By Admin | September 13, 2005

After two decades in the Italian film industry, famed suspense/horror director Dario Argento was invited to make a feature film in America in the early nineties. Having enthusiastically leapt at the chance, Argento brought his trademark gore, convoluted plots, stylized compositions, and static tone to American audiences. While “Trauma” does feature Argento’s aforementioned trademarks, it suffers from his polished European sensibilities. While a story of this nature may have played fine to Italian audiences—and “Trauma” is typical Argento, meaning it’s interchangeable with every other film he’s made—it seems somehow forced or contrived when it was brought stateside.

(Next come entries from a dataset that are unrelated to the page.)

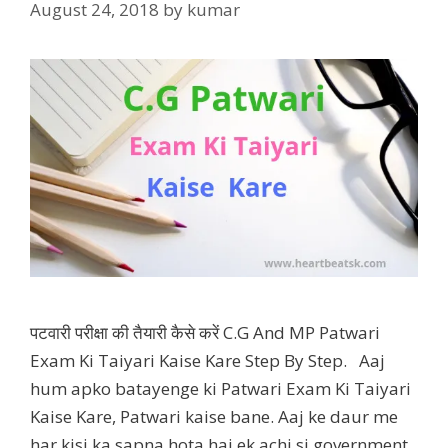
August 24, 2018
by
kumar
पटवारी परीक्षा की तैयारी कैसे करें C.G And MP Patwari
Exam Ki Taiyari Kaise Kare Step By Step. Aaj
hum apko batayenge ki Patwari Exam Ki Taiyari
Kaise Kare, Patwari kaise bane. Aaj ke daur me
har kisi ka sapna hota hai ek achi si government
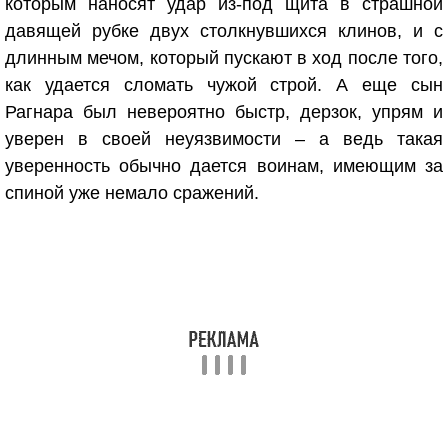
которым наносят удар из-под щита в страшной
давящей рубке двух столкнувшихся клинов, и с
длинным мечом, который пускают в ход после того,
как удается сломать чужой строй. А еще сын
Рагнара был невероятно быстр, дерзок, упрям и
уверен в своей неуязвимости – а ведь такая
уверенность обычно дается воинам, имеющим за
спиной уже немало сражений.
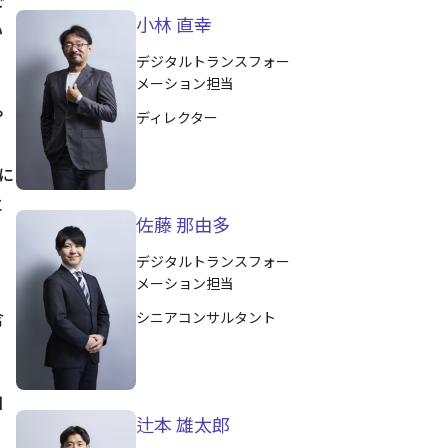
小林 直幸
い
デジタルトランスフォー
メーション担当
や
ディレクター
に
に
佐藤 那由多
デジタルトランスフォー
メーション担当
含
シニアコンサルタント
目
辻本 雄太郎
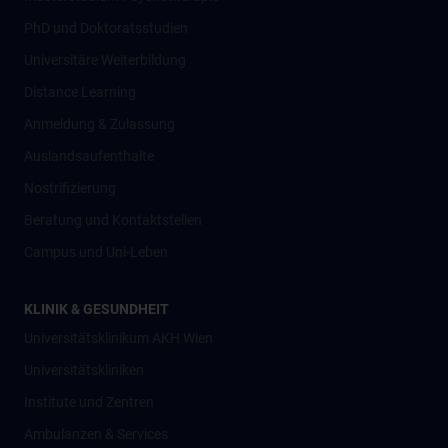
PhD und Doktoratsstudien
Universitäre Weiterbildung
Distance Learning
Anmeldung & Zulassung
Auslandsaufenthalte
Nostrifizierung
Beratung und Kontaktstellen
Campus und Uni-Leben
KLINIK & GESUNDHEIT
Universitätsklinikum AKH Wien
Universitätskliniken
Institute und Zentren
Ambulanzen & Services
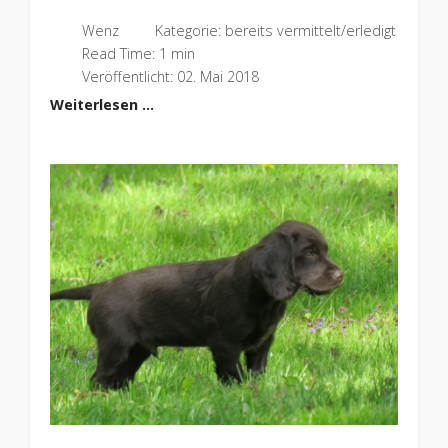
Wenz
Kategorie:
bereits vermittelt/erledigt
Read Time: 1 min
Veröffentlicht: 02. Mai 2018
Weiterlesen …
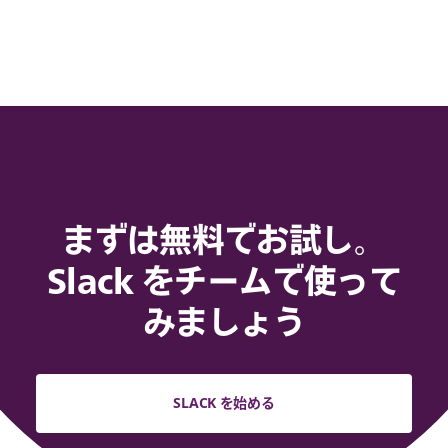
まずは無料でお試し。
Slack をチームで使って
みましょう
SLACK を始める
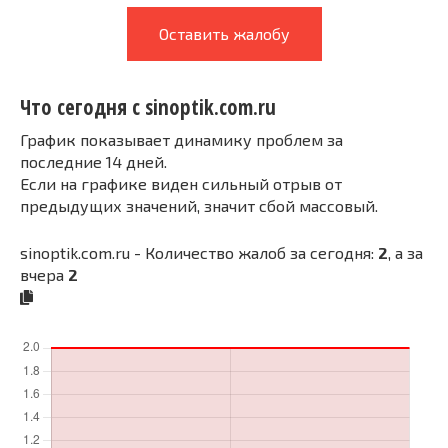
Оставить жалобу
Что сегодня с sinoptik.com.ru
График показывает динамику проблем за
последние 14 дней.
Если на графике виден сильный отрыв от
предыдущих значений, значит сбой массовый.
sinoptik.com.ru - Количество жалоб за сегодня:
2
, а за
вчера
2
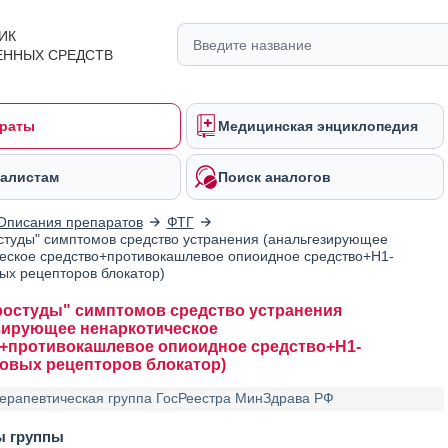
ИК
ЕННЫХ СРЕДСТВ
раты
Медицинская энциклопедия
алистам
Поиск аналогов
Описания препаратов
ФТГ
студы" симптомов средство устранения (анальгезирующее
еское средство+противокашлевое опиоидное средство+H1-
ых рецепторов блокатор)
ростуды" симптомов средство устранения
зирующее ненаркотическое
+противокашлевое опиоидное средство+H1-
овых рецепторов блокатор)
ерапевтическая группа ГосРеестра МинЗдрава РФ
ы группы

The film begins with several people killed by a serial killer noted for his modus operandi: the decapitations of his victims. Following the decapitation of her parents, anorexic junky Aura, played by a young Asia Argento, is befriended by a do-gooder who agrees to help her find her parents killer.

Their investigation into several deaths leads them to uncover the fact that everyone murdered—save Aura’s parents—worked in a local hospital, under the supervision of a doctor, who has since lost his license and has seemingly vanished into a world of liquor and depression.

Throughout their investigations, the film intercuts between several subplots, including a curious boy who breaks into his neighbor’s house, discovers his neighbor is the killer, and plays with the device the killer uses to decapitate his/her victims.

To those familiar with Argento’s films, there’s nothing here that hasn’t been done in his stronger films. But Dario Argento has never been one to shy away from recycle themes or even stories, so the fact that “Trauma” is a retread isn’t necessarily a bad thing. “Trauma’s” biggest problem is that it too often suffers from identity crises. It wants to be a drama, a suspenseful mystery, a horror film – and it fails to excel in any of its targeted genres—though it comes closest to being a taut mystery than anything else. There are enough little moments here to warrant checking out this film. The decapitations are excellent—with effects by the incomparable Tom Savini—as is the excessive visual style and a few wonderfully campy performances, most notable Piper Laurie and Frederic Forrest’s over-the-top performances.